That’s right, Howard, we now have the right to sass back. The Internet is a wonderful thing. It’s the greatest amplifier of free speech since the invention of moveable type, and it has effectively nullified the power of the media gatekeepers. All of us now have the power to “riff off,” meaning we can answer and even contradict the “objective reporting” of sanctimonious journalists from our own little bully pulpits.
Howard is so convinced that the ideological narrative he and his pals have been flogging all these years is “news” that he becomes a caricature of himself:
Naturally, those who grew up as analog reporters wonder: Is journalism becoming a popularity contest? Does this mean pieces about celebrity sex tapes will take precedence over corruption in Afghanistan? Why pay for expensive foreign bureaus if they’re not generating enough clicks? Doesn’t all this amount to pandering?
It’s incredible, really. He’s been living in an echo chamber for so long that he can actually write stuff like that with a perfectly straight fact, and, I don’t doubt, actually believe it himself.

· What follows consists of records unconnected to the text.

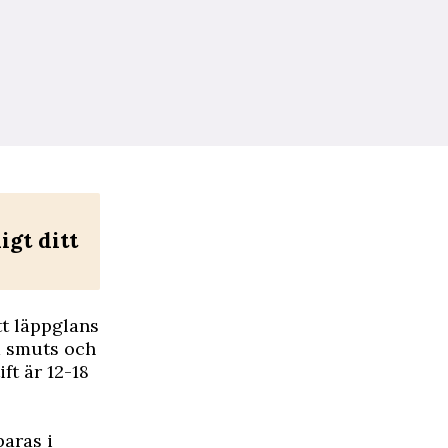
igt ditt
tt läppglans
d smuts och
ft är 12-18
paras i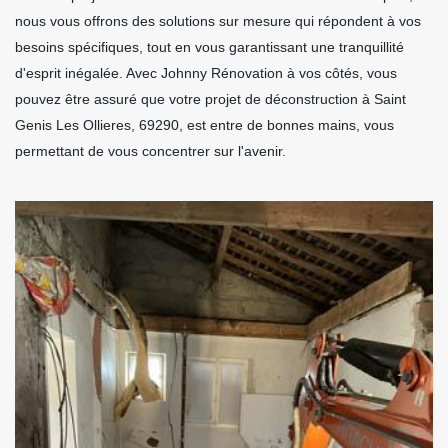
nous vous offrons des solutions sur mesure qui répondent à vos
besoins spécifiques, tout en vous garantissant une tranquillité
d'esprit inégalée. Avec Johnny Rénovation à vos côtés, vous
pouvez être assuré que votre projet de déconstruction à Saint
Genis Les Ollieres, 69290, est entre de bonnes mains, vous
permettant de vous concentrer sur l'avenir.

So “corruption in Afghanistan” is “news,” is it? Anyone who takes that line seriously is:
a. Suffering from a prolonged case of sleeping sickness
b. A university professor in the humanities
c. A “serious reader” of the WaPo, or
d. On drugs
Corruption in Afghanistan “news,” after we’ve been getting a steady diet of it on the dead tree media for years, in spite of the rampant corruption in every other country in the region, in spite of the abundant corruption in every major country in Europe, and, more to the point, the rampant corruption right here at home? “News,” Howard? I think not. Put it in Category a (ideological narrative), Subcategory b (antiwar propaganda). You and your pals have a right to an opinion, and we’ve been familiar with your opinion concerning wars you don’t consider “just” ever since the Vietnam era, but the days when you could fob that narrative off as “news” are over, and we’re all the better for it.

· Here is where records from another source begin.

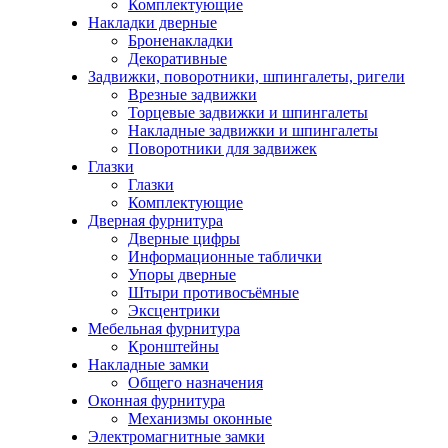
Комплектующие
Накладки дверные
Броненакладки
Декоративные
Задвижки, поворотники, шпингалеты, ригели
Врезные задвижки
Торцевые задвижки и шпингалеты
Накладные задвижки и шпингалеты
Поворотники для задвижек
Глазки
Глазки
Комплектующие
Дверная фурнитура
Дверные цифры
Информационные таблички
Упоры дверные
Штыри противосъёмные
Эксцентрики
Мебельная фурнитура
Кронштейны
Накладные замки
Общего назначения
Оконная фурнитура
Механизмы оконные
Электромагнитные замки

Howard concludes his piece with some lugubrious observations to the effect that Obama is more popular overseas than he is at home, no doubt because the many alternative sources of information we now have at our command interfere with WaPo’s ability to “accurately” inform us about him.

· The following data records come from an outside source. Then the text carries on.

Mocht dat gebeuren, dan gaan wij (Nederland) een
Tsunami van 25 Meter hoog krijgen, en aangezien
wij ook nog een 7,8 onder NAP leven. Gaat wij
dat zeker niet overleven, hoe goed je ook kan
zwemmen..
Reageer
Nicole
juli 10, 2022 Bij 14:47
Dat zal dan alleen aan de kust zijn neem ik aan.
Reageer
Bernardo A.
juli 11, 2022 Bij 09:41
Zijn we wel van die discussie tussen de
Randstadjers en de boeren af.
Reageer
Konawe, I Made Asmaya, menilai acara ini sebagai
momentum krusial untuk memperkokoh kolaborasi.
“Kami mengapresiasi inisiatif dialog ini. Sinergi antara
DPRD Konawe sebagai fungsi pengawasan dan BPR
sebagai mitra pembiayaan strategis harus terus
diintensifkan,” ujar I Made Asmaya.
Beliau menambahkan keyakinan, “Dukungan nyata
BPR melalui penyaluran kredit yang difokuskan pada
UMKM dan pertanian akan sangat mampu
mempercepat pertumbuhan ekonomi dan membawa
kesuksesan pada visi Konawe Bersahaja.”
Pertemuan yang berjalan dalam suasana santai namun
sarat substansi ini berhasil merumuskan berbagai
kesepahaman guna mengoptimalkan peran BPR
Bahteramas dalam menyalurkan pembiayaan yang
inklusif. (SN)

It’s unfortunate you have to put up with the indignity of worrying what the search engines think about you, Howard. It’s a competitive world, and if you can’t compete you’ll have to close up shop. I suspect you’ll be surprised at how little you’ll be missed.
What’s been astonishing to me, at least ever since the runup to the 2000 elections, is the Press’s treatment of scandal.
It’s been known since the beginnings of newspapers that scandal — or, perhaps better — sensation grabs “eyeballs”. The Press, by their relentless suppression of scandal related to Democrats and equally relentless promotion of Republican misdeeds, throw half the potential sensation in the dirt. Actually, it’s more like three-quarters, because Republicans are boring. Teh Newz has to go to extraordinary lengths to whip minor matters into a noticeable froth.
You do at least have to grant them the courage of their convictions. They’re clearly prepared to ride that horse ’til it founders and dies.